§ **Exercise description**
Which lines in the records below hold the word "OIPA"? Copy each of them.

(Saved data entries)
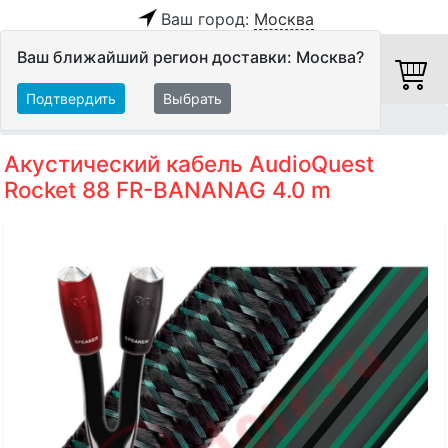
Ваш город:
Москва
Ваш ближайший регион доставки: Москва?
Подтвердить
Выбрать
Главная
Кабели
Акустические кабели
Акустический кабель AudioQuest
Rocket 88 FR-BANANAG 4.0 m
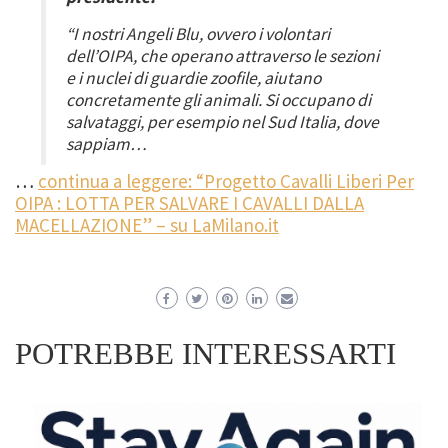
“I nostri Angeli Blu, ovvero i volontari
dell’OIPA, che operano attraverso le sezioni
e i nuclei di guardie zoofile, aiutano
concretamente gli animali. Si occupano di
salvataggi, per esempio nel Sud Italia, dove
sappiam…
…
continua a leggere: “Progetto Cavalli Liberi Per
OIPA : LOTTA PER SALVARE I CAVALLI DALLA
MACELLAZIONE” – su LaMilano.it
POTREBBE INTERESSARTI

§ **Solution**
dell’OIPA, che operano attraverso le sezioni
OIPA : LOTTA PER SALVARE I CAVALLI DALLA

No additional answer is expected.